Mais revenons à cette métaphore de l’écliptique. La terre tourne autour du Soleil selon une orbite elliptique. Qu’est-ce qu’une ellipse ? C’est un cercle projeté sur un plan oblique dont la projection entraîne le dédoublement du centre en deux foyers ; et, comme toutes les ellipses, le plan de l’orbite terrestre – l’écliptique – comporte deux foyers. On sait, grâce aux sciences de l’acoustique et de l’optique, que toute émission partant d’un foyer se réfracte sur l’autre à partir du centre de gravité de la courbe de l’ellipse.
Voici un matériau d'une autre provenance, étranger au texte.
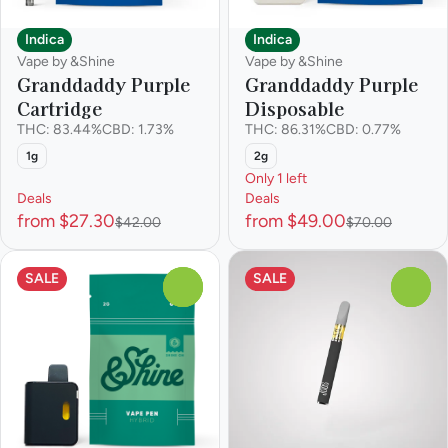
Indica
Indica
Vape by &Shine
Vape by &Shine
Granddaddy Purple
Granddaddy Purple
Cartridge
Disposable
THC: 83.44%
CBD: 1.73%
THC: 86.31%
CBD: 0.77%
1g
2g
Only 1 left
Deals
Deals
from $27.30
from $49.00
$42.00
$70.00
SALE
SALE
0
0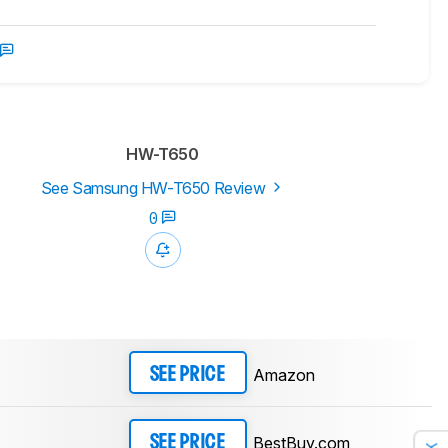
HW-T650
See Samsung HW-T650 Review
0
Amazon
SEE PRICE
BestBuy.com
SEE PRICE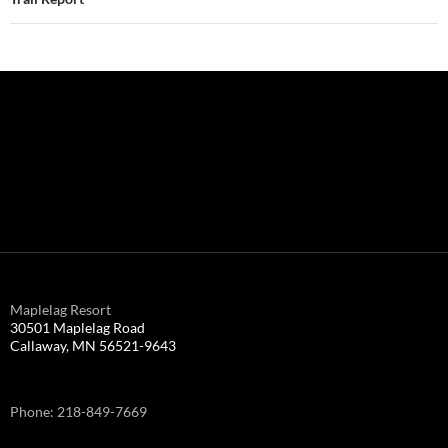
Maplelag Resort
30501 Maplelag Road
Callaway, MN 56521-9643
Phone: 218-849-7669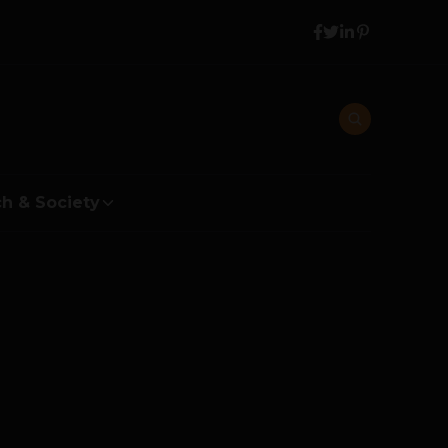
h & Society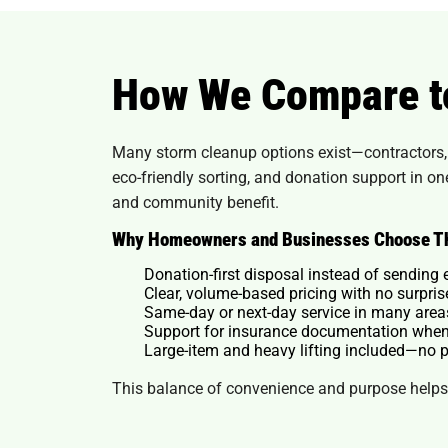
How We Compare t
Many storm cleanup options exist—contractors, r
eco-friendly sorting, and donation support in o
and community benefit.
Why Homeowners and Businesses Choose T
Donation-first disposal instead of sending 
Clear, volume-based pricing with no surpri
Same-day or next-day service in many area
Support for insurance documentation when
Large-item and heavy lifting included—no p
This balance of convenience and purpose helps 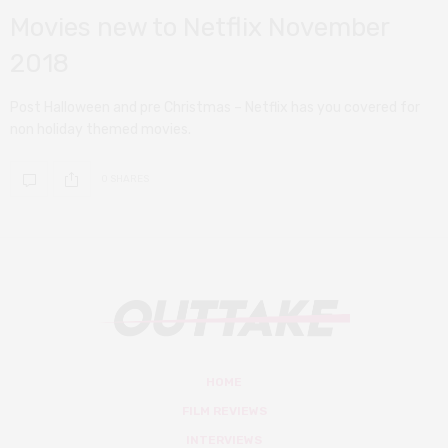
Movies new to Netflix November
2018
Post Halloween and pre Christmas – Netflix has you covered for
non holiday themed movies.
0 SHARES
HOME
FILM REVIEWS
INTERVIEWS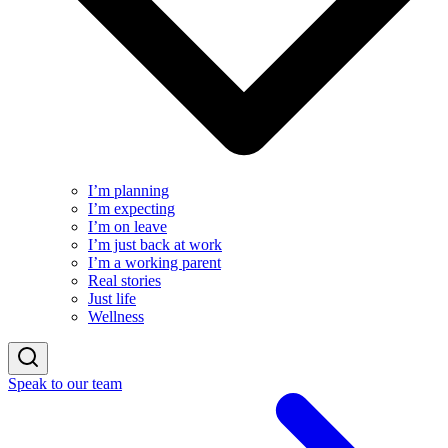
I’m planning
I’m expecting
I’m on leave
I’m just back at work
I’m a working parent
Real stories
Just life
Wellness
Speak to our team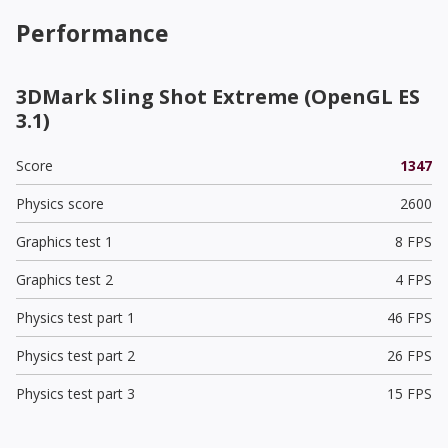
Performance
3DMark Sling Shot Extreme (OpenGL ES
3.1)
Score
1347
Physics score
2600
Graphics test 1
8 FPS
Graphics test 2
4 FPS
Physics test part 1
46 FPS
Physics test part 2
26 FPS
Physics test part 3
15 FPS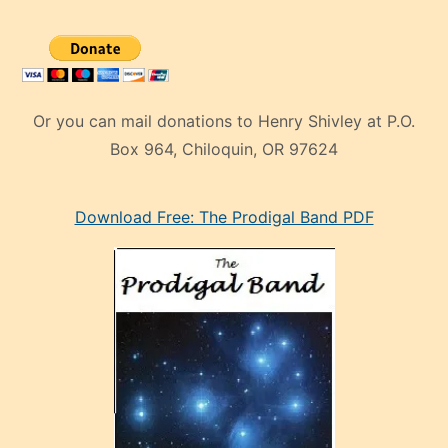
Or you can mail donations to Henry Shivley at P.O.
Box 964, Chiloquin, OR 97624
eski
Download Free: The Prodigal Band PDF
manken
olan
ve
sonrada
çok
sevdiği
bir
adamla
porno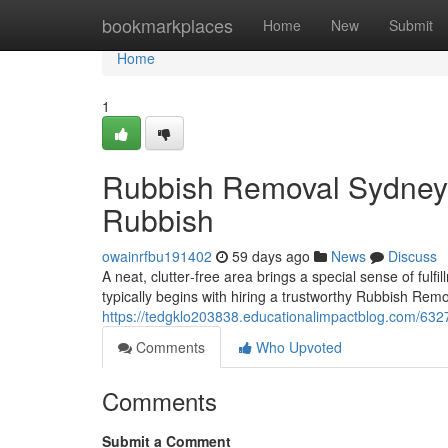
Home
bookmarkplaces
Home
New
Submit
Home
1
Rubbish Removal Sydney 
Rubbish
owainrfbu191402
59 days ago
News
Discuss
A neat, clutter‑free area brings a special sense of fu
typically begins with hiring a trustworthy Rubbish Remo
https://tedgklo203838.educationalimpactblog.com/6327
Comments
Who Upvoted
Comments
Submit a Comment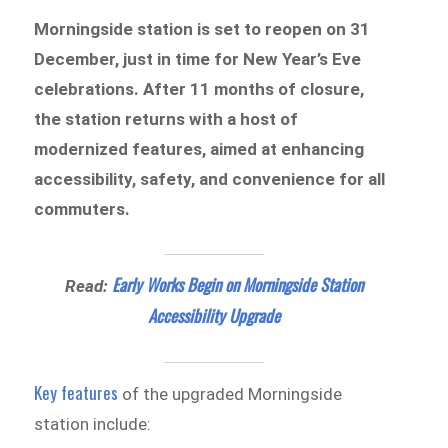
Morningside station is set to reopen on 31
December, just in time for New Year’s Eve
celebrations. After 11 months of closure,
the station returns with a host of
modernized features, aimed at enhancing
accessibility, safety, and convenience for all
commuters.
Early Works Begin on Morningside Station
Read:
Accessibility Upgrade
Key features
of the upgraded Morningside
station include: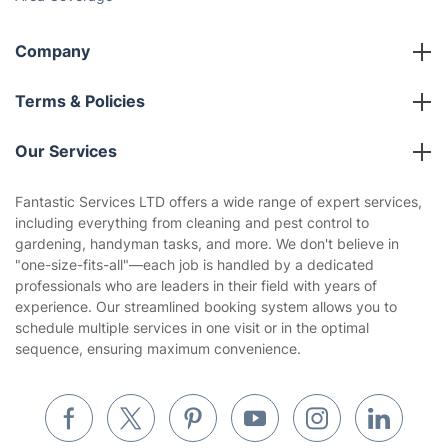
Company
About us
Terms & Policies
Reviews
Company policies
Our Services
Contact us
Sustainability policy
House Cleaning Services
Fantastic Services LTD offers a wide range of expert services,
Privacy policy
including everything from cleaning and pest control to
Gardening
gardening, handyman tasks, and more. We don't believe in
Website’s terms of use
"one-size-fits-all"—each job is handled by a dedicated
Landscaping
professionals who are leaders in their field with years of
Cookies policy
Tradespeople and Odd Jobs
experience. Our streamlined booking system allows you to
schedule multiple services in one visit or in the optimal
Builders
sequence, ensuring maximum convenience.
Removals & storage
Waste removal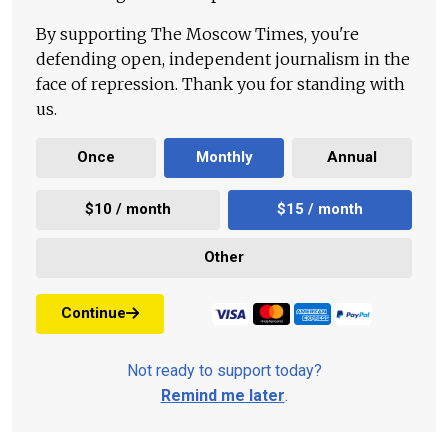
By supporting The Moscow Times, you're
defending open, independent journalism in the
face of repression. Thank you for standing with
us.
Once
Monthly
Annual
$10 / month
$15 / month
Other
Continue
Not ready to support today?
Remind me later
.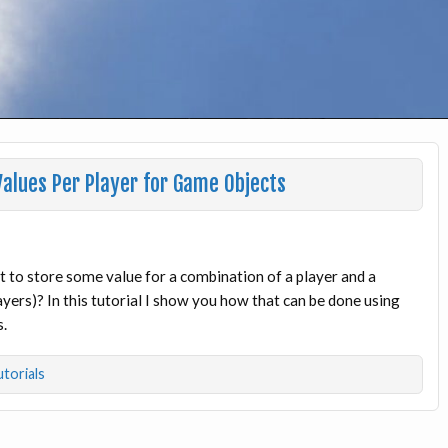
alues Per Player for Game Objects
to store some value for a combination of a player and a
yers)? In this tutorial I show you how that can be done using
s.
torials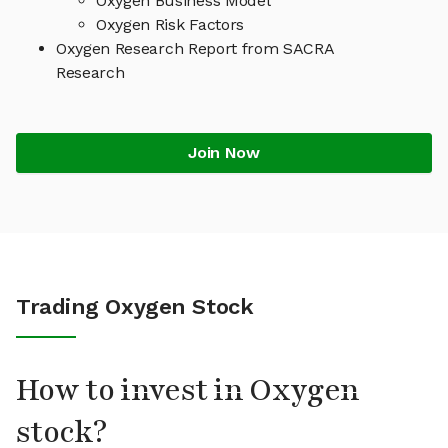
Oxygen Business Model
Oxygen Risk Factors
Oxygen Research Report from SACRA
Research
Join Now
Trading Oxygen Stock
How to invest in Oxygen
stock?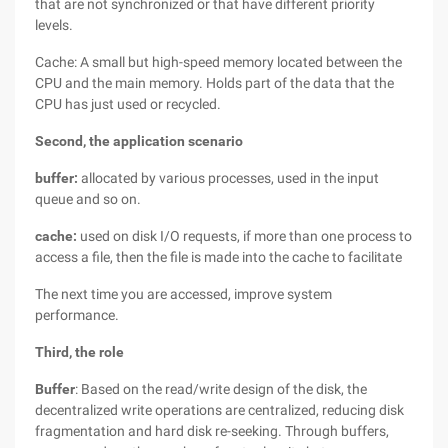
that are not synchronized or that have different priority
levels.
Cache: A small but high-speed memory located between the
CPU and the main memory. Holds part of the data that the
CPU has just used or recycled.
Second, the application scenario
buffer:
allocated by various processes, used in the input
queue and so on.
cache:
used on disk I/O requests, if more than one process to
access a file, then the file is made into the cache to facilitate
The next time you are accessed, improve system
performance.
Third, the role
Buffer
: Based on the read/write design of the disk, the
decentralized write operations are centralized, reducing disk
fragmentation and hard disk re-seeking. Through buffers,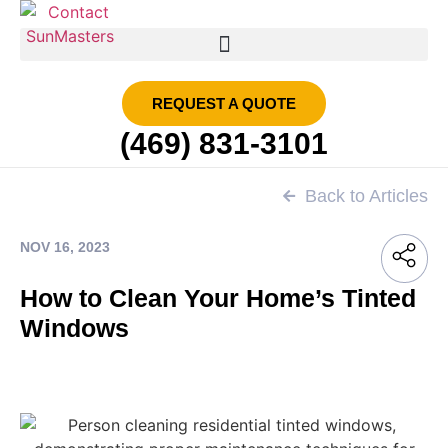
SMART FILM | SUN MASTERS DFW
REQUEST A QUOTE
(469) 831-3101
Back to Articles
NOV 16, 2023
How to Clean Your Home’s Tinted
Windows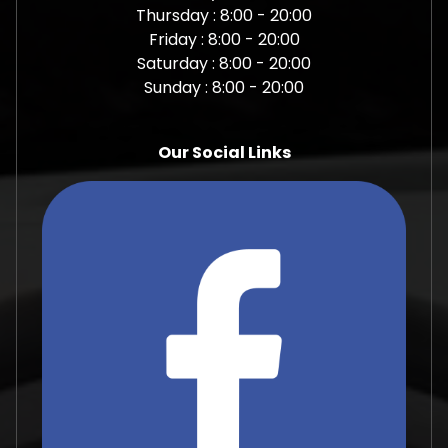
Thursday : 8:00 - 20:00
Friday : 8:00 - 20:00
Saturday : 8:00 - 20:00
Sunday : 8:00 - 20:00
Our Social Links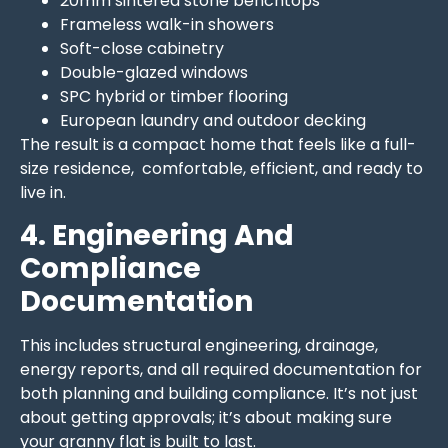
20mm sintered stone benchtops
Frameless walk-in showers
Soft-close cabinetry
Double-glazed windows
SPC hybrid or timber flooring
European laundry and outdoor decking
The result is a compact home that feels like a full-
size residence, comfortable, efficient, and ready to
live in.
4. Engineering And
Compliance
Documentation
This includes structural engineering, drainage,
energy reports, and all required documentation for
both planning and building compliance. It’s not just
about getting approvals; it’s about making sure
your granny flat is built to last.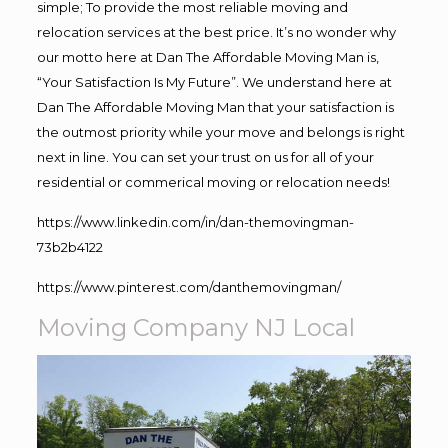
simple; To provide the most reliable moving and
relocation services at the best price. It’s no wonder why
our motto here at Dan The Affordable Moving Man is,
“Your Satisfaction Is My Future”. We understand here at
Dan The Affordable Moving Man that your satisfaction is
the outmost priority while your move and belongs is right
next in line. You can set your trust on us for all of your
residential or commerical moving or relocation needs!
https://www.linkedin.com/in/dan-themovingman-
73b2b4122
https://www.pinterest.com/danthemovingman/
Moving Company NJ Local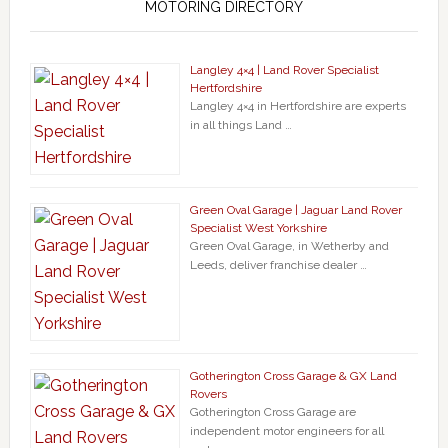
MOTORING DIRECTORY
Langley 4×4 | Land Rover Specialist
Hertfordshire
Langley 4×4 in Hertfordshire are experts
in all things Land …
Green Oval Garage | Jaguar Land Rover
Specialist West Yorkshire
Green Oval Garage, in Wetherby and
Leeds, deliver franchise dealer …
Gotherington Cross Garage & GX Land
Rovers
Gotherington Cross Garage are
independent motor engineers for all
Dans notre système solaire, l’un des foyers est éblouissant – la Soleil visible – tandis que l’autre foyer – appelé « Soleil noir » – est totalement invisible.
La littérature et la contrelittérature, disait notre ami, sont à l’image du double foyer de l’écliptique. Nous tombâmes vite d’accord pour voir dans le Soleil noir, le Père, le « Deus absconditus », et dans le Fils, le Soleil brillant, le « Sol invinctus », le centre de l’écliptique étant l’entrelacs de l’Amour trinitaire : le Saint Esprit.
Le terme de « littérature », dans son acception moderne, ne pouvait qu’apparaître à la fin du XVIIIe, puisque l’esprit de la révolution fut précisément la tentation littéraire de « bloquer » le circuit de l’énergie divine qui est l’Amour.
On pourrait développer l’image de notre ami : l’obliquité du plan elliptique entraîne une dissymétrie qui provoque le mouvement. C’est ainsi qu’une bille placée sur un plan horizontal et circulaire reste immobile mais, dès que le plan s’incline, une différenciation s’opère entre le haut et le bas qui anime la bille. Tout s’est passé comme si l’esprit égalisateur de la littérature avait horizontalisé la déclivité de l’ellipse et imposé une humanité de frères sans père.
Trissotin:
Je n’aime guère en effet le « contre » de « contrelittérature », qui semble se définir par opposition et laisser à la « littérature » le choix « du lieu et de la formule »… Maladresse, négligence sans péril ? Il faudrait alors songer à l’héraldique, à la contre-hermine ou au contre-vair, et l’on verrait mieux, comme vous le disiez, qu’il s’agit d’une différence d’éclairage ; aussi la « contrelittérature » implique la littérature, mais la réciproque n’est pas vraie. La « littérature » comment dire autocéphale (c’est-à-dire acéphale) est condamnée à ne rien savoir de la « contrelittérature », même si à son insu elle en vit.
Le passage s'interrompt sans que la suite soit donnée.